From the canoe, it is natural that water has a significant place in my photography. I watch water constantly and I love how the paddle and canoe play with it. Droplets from the paddle create expanding circles on the water surface. The canoe gently slices through the water leaving a playful wake behind it. As the sky spreads out over the water, so do its reflections. Through my polarizer sunglasses, it is like viewing art.

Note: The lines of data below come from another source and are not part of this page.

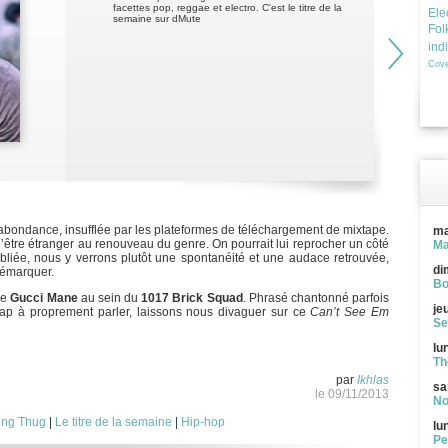
facettes pop, reggae et electro. C'est le titre de la
Ele
semaine sur dMute
Fol
ind
Cove
abondance, insufflée par les plateformes de téléchargement de mixtape.
ma
’être étranger au renouveau du genre. On pourrait lui reprocher un côté
Ma
liée, nous y verrons plutôt une spontanéité et une audace retrouvée,
di
 démarquer.
Bo
de
Gucci Mane
au sein du
1017 Brick Squad
. Phrasé chantonné parfois
je
ap à proprement parler, laissons nous divaguer sur ce
Can’t See Em
Se
lu
Th
par
Ikhlas
sa
le 09/11/2013
No
ng Thug
|
Le titre de la semaine
|
Hip-hop
lu
Pe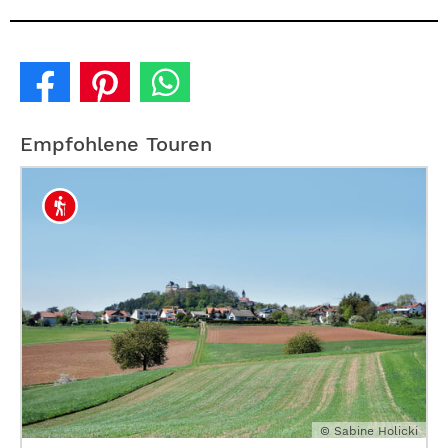
Empfohlene Touren
© Sabine Holicki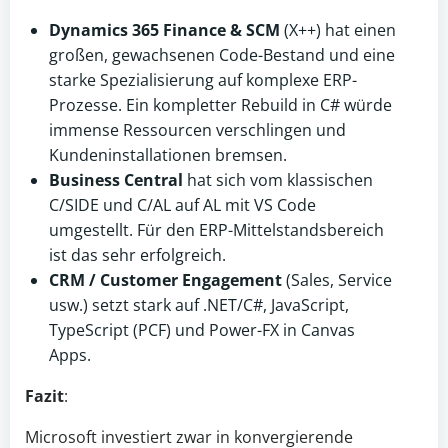
Dynamics 365 Finance & SCM
(X++) hat einen
großen, gewachsenen Code-Bestand und eine
starke Spezialisierung auf komplexe ERP-
Prozesse. Ein kompletter Rebuild in C# würde
immense Ressourcen verschlingen und
Kundeninstallationen bremsen.
Business Central
hat sich vom klassischen
C/SIDE und C/AL auf AL mit VS Code
umgestellt. Für den ERP-Mittelstandsbereich
ist das sehr erfolgreich.
CRM / Customer Engagement
(Sales, Service
usw.) setzt stark auf .NET/C#, JavaScript,
TypeScript (PCF) und Power-FX in Canvas
Apps.
Fazit
:
Microsoft investiert zwar in konvergierende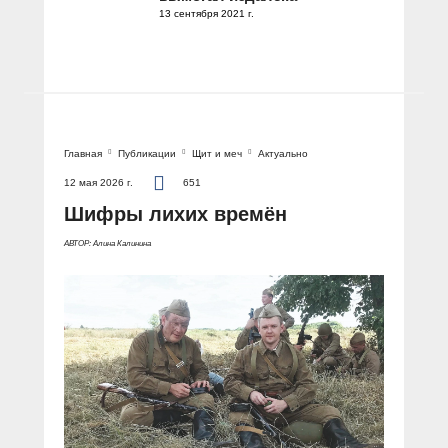
13 сентября 2021 г.
Главная
Публикации
Щит и меч
Актуально
12 мая 2026 г.
651
Шифры лихих времён
АВТОР: Алина Калинина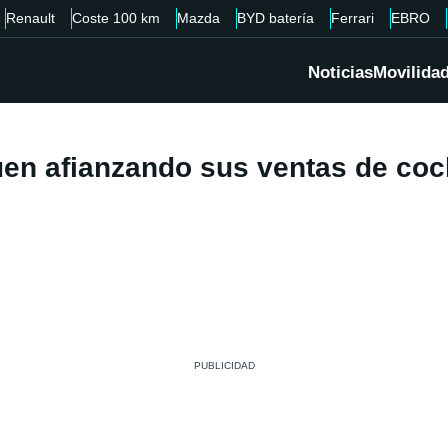
Renault
Coste 100 km
Mazda
BYD batería
Ferrari
EBRO
Noticias
Movilida
guen afianzando sus ventas de coc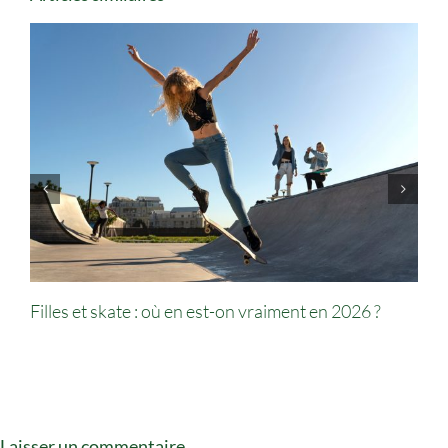
Filles et skate : où en est-on vraiment en 2026 ?
Laisser un commentaire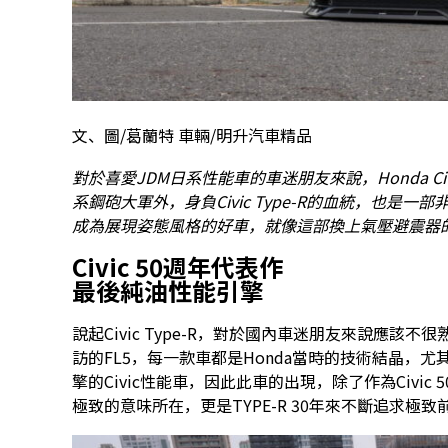
文、圖/葛蘭特 車輛/明升汽車精品
對於喜愛JDM日系性能車的車迷朋友來說，Honda Civ
系鋼砲大軍外，身負Civic Type-R的血統，也
成為展現姿態風格的好車，就像這部換上氣壓避震器
Civic 50週年代表作
最後純油性能引擎
說起Civic Type-R，對於國內車迷朋友來說應該不
訪的FL5，每一款車都是Honda當時的技術結晶，尤其Ci
擎的Civic性能車，因此此車的出現，除了作為Civic
極致的意味所在，更是TYPE-R 30年來不斷追求極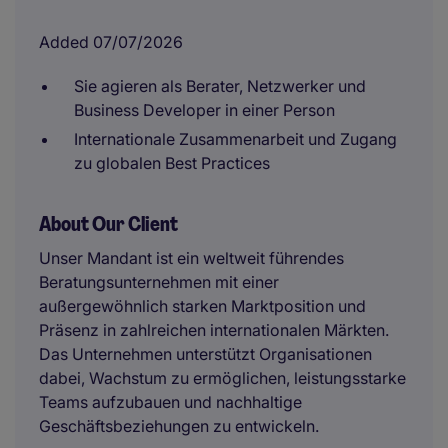
Added 07/07/2026
Sie agieren als Berater, Netzwerker und
Business Developer in einer Person
Internationale Zusammenarbeit und Zugang
zu globalen Best Practices
About Our Client
Unser Mandant ist ein weltweit führendes
Beratungsunternehmen mit einer
außergewöhnlich starken Marktposition und
Präsenz in zahlreichen internationalen Märkten.
Das Unternehmen unterstützt Organisationen
dabei, Wachstum zu ermöglichen, leistungsstarke
Teams aufzubauen und nachhaltige
Geschäftsbeziehungen zu entwickeln.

One day, I decided to work with my canoe to create something different. Using the movements from the boat, I played with the water and composed images that incorporated the ripples made by the canoe. Using a polarizing filter on the lens, I experimented with various scenes. Always, the reflections are a draw. Once I found a scene that I liked, I set up the canoe perpendicularly and staked out. I set up for the shot and then gently rocked the canoe. This created horizontal waves that appeared at the bottom of the frame and continued moving toward the top.
In a way, I see this as "painting" with water. By doing so, water becomes a strong foreground or it may form repeating patterns. On a larger scale, when I photograph wide angle waterscapes, I see water disturbed by the oyster bars forming shapes that give the otherwise undisturbed water surface character. The shallow water interacts with the sky and clouds, but it also interacts with the ground. On Biscayne Bay, it is the seagrasses; on Chokoloskee Bay, it is the oyster bars.
I photograph in a watery playground that is forever changing and challenges me to create. The canoe has an essential place in that process.